Rameshbabu Praggnanandhaa, 18, will face world number one Magnus Carlsen, 32, in a tiebreaker round at the FIDE Chess World Cup final in Baku, Azerbaijan, on Thursday.
Social media was abuzz with messages of good wishes for Praggnanandhaa, fondly nicknamed Praggu – only the second Indian player after chess Grandmaster Viswanathan Anand to reach the World Chess Final.
Grandmaster is a lifelong title bestowed to the world's strongest players by the International Chess Federation, which is known by its French acronym FIDE.
“Patience is the key! An 18-year-old young lad is set to create history today. India is rooting for you, champ! Let’s go,” said social media user Meeti Shah on X, the platform formerly known as Twitter.
“Praggnanandhaa is such an inspirational man! I hope he wins against Magnus,” said another, Jasha.
Did chess originate in India?
Some historians believe chess originated in India about 1,500 years ago.
Praggnanandhaa, from Chennai, the chess capital of cricket-loving India in the southern state of Tamil Nadu was inspired to take up the game after watching his sister Vaishali Rameshbabu.
Vaishali, 21, holds the titles of Woman Grandmaster and International Master.
Their mother Nagalakshmi enrolled them in chess classes to make sure the siblings did not spend too much time watching television.
Father Rameshbabu has spoken in the past of great pride in his children's achievements.
“I must credit my wife, who accompanies them to tournaments and is very supportive,” he said.
“She takes great care of them.”
Praggnanandhaa began practising chess at the age of two. His first success came in 2013 when he won the Under-Eight World Youth Chess Championship at the age of seven, earning the title of FIDE Master.
He again won the title two years later in 2015 in the Under-10 category.
A year later, he became the Youngest International Master at the age of 10 years, 10 months and 19 days and won his first Grandmaster title at the World Junior Chess Championship in 2017 – becoming the youngest player ever to accomplish the feat.
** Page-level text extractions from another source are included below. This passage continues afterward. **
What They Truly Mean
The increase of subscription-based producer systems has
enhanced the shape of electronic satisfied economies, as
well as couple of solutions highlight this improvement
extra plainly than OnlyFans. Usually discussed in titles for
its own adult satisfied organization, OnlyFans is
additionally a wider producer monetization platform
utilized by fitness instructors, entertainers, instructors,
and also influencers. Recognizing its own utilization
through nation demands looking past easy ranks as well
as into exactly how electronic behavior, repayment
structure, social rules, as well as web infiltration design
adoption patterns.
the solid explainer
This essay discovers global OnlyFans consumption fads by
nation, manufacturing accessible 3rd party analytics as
In 2018, he became the fifth-youngest Grandmaster globally and the youngest Indian to achieve the feat.
Last year, he became the youngest player to beat reigning world champion Carlsen at the online Airthings Masters.
Praggnanandhaa practises for six to eight hours a day.
His mother, Nagalakshmi, still takes him to chess classes and accompanies him to tournaments abroad, carrying her induction stove, rice cooker and masalas to feed Praggnanandhaa home-cooked meals.